Information ->
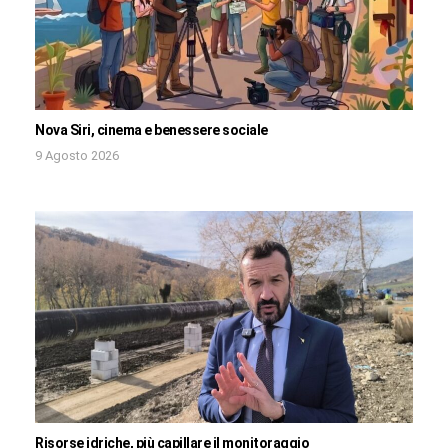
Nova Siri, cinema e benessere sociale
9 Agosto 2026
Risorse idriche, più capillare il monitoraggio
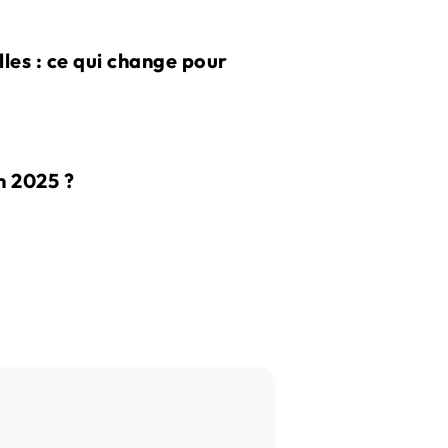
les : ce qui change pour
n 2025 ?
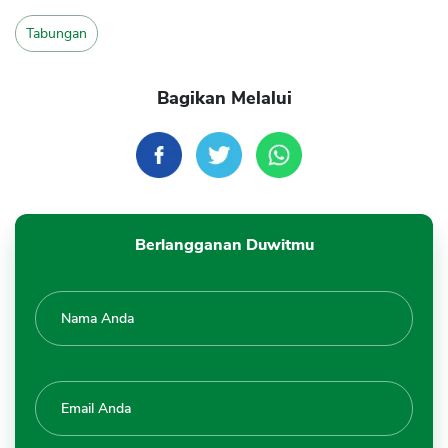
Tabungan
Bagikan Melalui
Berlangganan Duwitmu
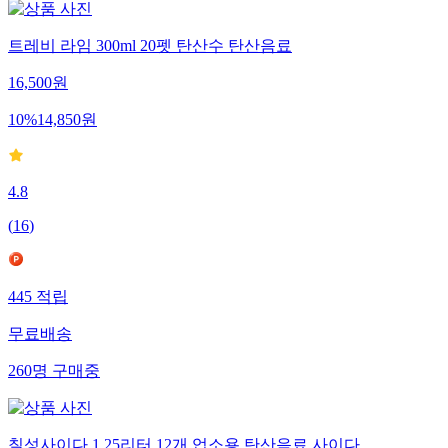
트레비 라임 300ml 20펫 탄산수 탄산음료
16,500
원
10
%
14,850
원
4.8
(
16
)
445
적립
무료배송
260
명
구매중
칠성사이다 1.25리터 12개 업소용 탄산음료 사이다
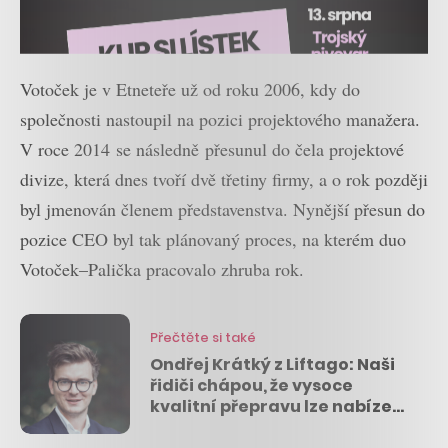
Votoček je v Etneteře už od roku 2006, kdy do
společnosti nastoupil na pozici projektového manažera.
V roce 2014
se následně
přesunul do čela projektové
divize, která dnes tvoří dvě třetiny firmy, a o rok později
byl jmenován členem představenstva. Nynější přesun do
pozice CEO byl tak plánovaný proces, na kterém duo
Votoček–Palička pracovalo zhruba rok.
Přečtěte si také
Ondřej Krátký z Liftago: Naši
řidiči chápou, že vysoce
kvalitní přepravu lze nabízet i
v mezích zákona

...

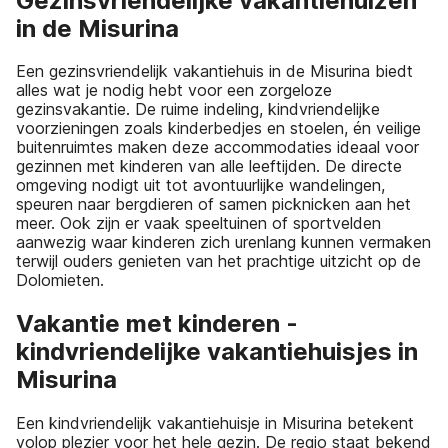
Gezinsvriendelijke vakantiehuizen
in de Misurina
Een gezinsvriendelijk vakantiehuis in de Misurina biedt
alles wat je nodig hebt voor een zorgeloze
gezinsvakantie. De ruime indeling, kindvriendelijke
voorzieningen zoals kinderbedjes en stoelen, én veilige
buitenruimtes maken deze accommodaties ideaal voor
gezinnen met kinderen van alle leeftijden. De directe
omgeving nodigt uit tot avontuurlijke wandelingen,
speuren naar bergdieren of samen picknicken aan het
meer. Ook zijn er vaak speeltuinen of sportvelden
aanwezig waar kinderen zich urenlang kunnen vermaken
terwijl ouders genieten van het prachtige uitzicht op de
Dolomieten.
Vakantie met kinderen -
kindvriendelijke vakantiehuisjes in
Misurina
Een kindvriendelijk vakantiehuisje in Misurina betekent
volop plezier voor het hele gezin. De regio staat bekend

==

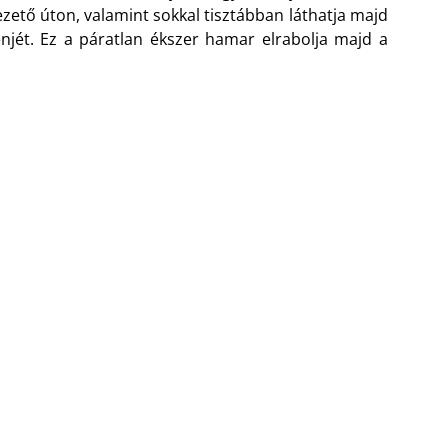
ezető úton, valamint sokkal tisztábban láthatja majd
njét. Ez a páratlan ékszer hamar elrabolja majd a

Exercise requirements ->
Although the records above contain pictures, the copy should not; retype exactly the lines from the one containing "Nova Siri, cinema e benessere sociale" through the one containing "se následně".

Answer box ->
Nova Siri, cinema e benessere sociale
9 Agosto 2026
Risorse idriche, più capillare il monitoraggio
les : ce qui change pour
n 2025 ?
Tabungan
Bagikan Melalui
Berlangganan Duwitmu
트레비 라임 300ml 20펫 탄산수 탄산음료
16,500
원
10
%
14,850
원
4.8
(
16
)
445
적립
무료배송
260
명
구매중
칠성사이다 1.25리터 12개 업소용 탄산음료 사이다
Votoček je v Etneteře už od roku 2006, kdy do
společnosti nastoupil na pozici projektového manažera.
V roce 2014
se následně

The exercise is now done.